Il panettone e l’intelligenza artificiale. Se è vero che l’intelligenza artificiale costituisce la quinta rivoluzione industriale (dopo i telai automatici e le macchine a vapore, i motori a scoppio, l’elettricità e l’informatica) è altrettanto vero che le ripercussioni sul mondo del lavoro potranno essere ancora più significative e profonde di quelle del passato. Siamo di fronte, infatti, non solo ad una semplice sostituzione di alcuni impieghi con le macchine, ma alla necessità, e insieme all’opportunità, di un cambiamento che coinvolge direttamente l’intera organizzazione così come la formazione delle persone, la professionalità e le competenze in una logica di profonda evoluzione.
Insieme alle opportunità con tanti problemi in più rispetto al passato. C’è anzitutto una dimensione etica nell’affidare compiti particolari a una macchina, evoluta quanto si vuole, ma comunque sempre una macchina. C’è poi la necessità di regole e quindi di leggi e regolamenti con il difficile obiettivo di non tarpare le ali alle innovazioni, ma nello stesso tempo di evitare posizioni dominanti non solo a livello economico, ma anche culturale e sociale.
E’ in questa linea che si muove il libro di Emmanuele Massagli e Maurizio Sacconi: “Creatività o sottomissione: Nuove officine d’intelligenza e libertà nel lavoro” (Ed. Marcianum press, pagg. 152, € 15). Ed è proprio nella ricerca di un equilibrio tra regole e libertà, tra opportunità e limiti etici, che il libro si muove analizzando con semplicità e rigore, le nuove frontiere del lavoro sulla linea tracciata dalla dottrina sociale della Chiesa: “La tradizione cristiana – si sottolinea nell’introduzione – ci offre una sintesi fondativa. Quando la Rerum Novarum, nel 1891, afferma che il lavoro non è merce, riconosce il diritto di associazione, richiama al giusto salario e assegna alla proprietà una funzione sociale, non oppone semplicemente capitale e lavoro. Ci ricorda che capitale e tecnica si legittimano nella misura in cui servono la dignità della persona e il bene comune che ne permette la fioritura”.
Il punto centrale della riflessione è costituito dalla sollecitazione a conoscere le novità tecnologiche per poterle applicare con efficacia, e insieme consapevolmente, alle dimensioni del lavoro: dalle decisioni strategiche alle formule organizzative, dalle logiche produttive all’analisi dei mercati. Perché il lavoro è innanzitutto persona, con la sua identità, i suoi valori e il suo destino. La tentazione mefistofelica di vendere l’anima in cambio dei profitti appare ancora più attuale e densa di incognite.
Gli effetti dell’intelligenza artificiale – si afferma nel libro – “dipendono da come la governiamo. Occorre anzitutto puntare sul capitale umano. Insegnanti, medici, ingegneri, giudici, avvocati devono essere messi in condizione di usare l’IA come strumento di potenziamento, non di sostituzione. Questo richiede formazione integrale continua e cultura della responsabilità”.
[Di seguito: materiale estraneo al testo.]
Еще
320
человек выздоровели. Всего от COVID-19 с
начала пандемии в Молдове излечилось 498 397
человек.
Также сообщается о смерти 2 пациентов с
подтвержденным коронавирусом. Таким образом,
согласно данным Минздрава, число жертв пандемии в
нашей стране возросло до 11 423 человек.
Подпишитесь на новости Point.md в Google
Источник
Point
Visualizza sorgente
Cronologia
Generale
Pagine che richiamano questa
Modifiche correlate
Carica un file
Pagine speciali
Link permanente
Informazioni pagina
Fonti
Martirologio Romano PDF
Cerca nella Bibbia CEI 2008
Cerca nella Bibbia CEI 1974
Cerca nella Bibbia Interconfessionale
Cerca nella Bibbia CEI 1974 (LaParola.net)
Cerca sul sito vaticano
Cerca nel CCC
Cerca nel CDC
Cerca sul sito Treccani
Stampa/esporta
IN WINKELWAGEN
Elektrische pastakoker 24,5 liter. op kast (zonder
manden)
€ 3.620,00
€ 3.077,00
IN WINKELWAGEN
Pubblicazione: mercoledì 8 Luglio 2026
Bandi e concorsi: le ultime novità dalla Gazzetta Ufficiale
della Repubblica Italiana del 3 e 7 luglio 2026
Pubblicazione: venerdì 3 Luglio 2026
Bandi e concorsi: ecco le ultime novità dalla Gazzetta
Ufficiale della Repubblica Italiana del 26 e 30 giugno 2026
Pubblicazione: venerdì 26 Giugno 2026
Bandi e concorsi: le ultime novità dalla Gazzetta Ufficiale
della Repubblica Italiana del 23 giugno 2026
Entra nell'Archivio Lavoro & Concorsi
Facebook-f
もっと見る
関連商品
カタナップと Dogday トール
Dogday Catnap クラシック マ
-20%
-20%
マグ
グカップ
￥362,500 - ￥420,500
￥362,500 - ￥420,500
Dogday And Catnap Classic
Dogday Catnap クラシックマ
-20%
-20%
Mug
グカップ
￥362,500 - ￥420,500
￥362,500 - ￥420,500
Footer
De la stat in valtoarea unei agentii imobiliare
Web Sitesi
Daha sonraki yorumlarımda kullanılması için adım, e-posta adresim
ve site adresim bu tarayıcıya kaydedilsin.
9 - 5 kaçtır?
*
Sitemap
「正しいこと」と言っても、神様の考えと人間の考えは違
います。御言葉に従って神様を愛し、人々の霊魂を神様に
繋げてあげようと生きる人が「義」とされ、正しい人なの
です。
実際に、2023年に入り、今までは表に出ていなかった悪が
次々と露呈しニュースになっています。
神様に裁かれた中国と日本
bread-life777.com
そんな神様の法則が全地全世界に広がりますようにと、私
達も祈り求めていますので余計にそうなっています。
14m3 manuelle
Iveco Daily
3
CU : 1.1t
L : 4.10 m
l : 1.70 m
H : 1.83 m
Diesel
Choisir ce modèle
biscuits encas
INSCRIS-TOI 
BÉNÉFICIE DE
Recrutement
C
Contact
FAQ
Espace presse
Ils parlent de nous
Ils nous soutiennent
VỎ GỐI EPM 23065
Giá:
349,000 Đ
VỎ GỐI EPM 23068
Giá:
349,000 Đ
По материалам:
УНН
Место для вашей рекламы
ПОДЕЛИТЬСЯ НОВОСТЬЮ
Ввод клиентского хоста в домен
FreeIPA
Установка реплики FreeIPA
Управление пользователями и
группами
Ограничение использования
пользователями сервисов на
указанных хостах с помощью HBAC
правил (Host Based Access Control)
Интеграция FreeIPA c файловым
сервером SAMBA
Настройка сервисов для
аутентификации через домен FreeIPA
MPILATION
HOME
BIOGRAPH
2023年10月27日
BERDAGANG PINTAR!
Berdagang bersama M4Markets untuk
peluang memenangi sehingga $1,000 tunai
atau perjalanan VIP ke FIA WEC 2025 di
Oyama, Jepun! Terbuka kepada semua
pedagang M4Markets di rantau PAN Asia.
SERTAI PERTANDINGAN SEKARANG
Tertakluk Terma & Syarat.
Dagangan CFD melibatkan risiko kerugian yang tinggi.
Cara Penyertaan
Perché non c’è strumento tecnologico che possa sostituire le relazioni tra le persone, non c’è automatismo che possa rendere inutile la dimensione della creatività. Relazioni e creatività sono i due elementi che vanno messi in primo piano a livello di formazione permanente, una formazione ancora più indispensabile per non sentirsi tranquilli dietro il paravento dell’intelligenza artificiale.
In Italia, così come in Europa, il dibattito sulle regole è all’ordine del giorno, ma è un dibattito che rischia di impaludarsi nei tecnicismi ingegneristici. Il messaggio forte di Massagli e Sacconi è che “l’Europa avrebbe una originalità nelle sue radici greco-giudaico-cristiane, in quanto fonte degli strumenti culturali utili ad evitare il progressivo dominio delle macchine. Il vantaggio competitivo dell’Europa potrebbe essere quindi nel risveglio della sua cultura, della tradizionale convinzione che l’uomo sia, come ha recentemente affermato il cardinale Pietro Parolin, «custode di una dignità intrinseca che nessuna macchina potrà mai replicare o sostituire»”.
Un esempio di invito alla relazione e alla solidarietà è, per esempio, dato dal fatto che i diritti degli autori del libro saranno trasferiti alla Giotto cooperativa sociale di Padova per promuovere e sostenere le attività di recupero delle persone detenute attraverso il lavoro. C’è una relazione quindi tra il panettone e l’intelligenza artificiale. La cooperativa è nata nel 1986 ed è conosciuta per la qualità dei suoi prodotti di pasticceria, gelateria e cioccolateria con il marchio “I Dolci di Giotto”. Panettoni e colombe senza intelligenza artificiale.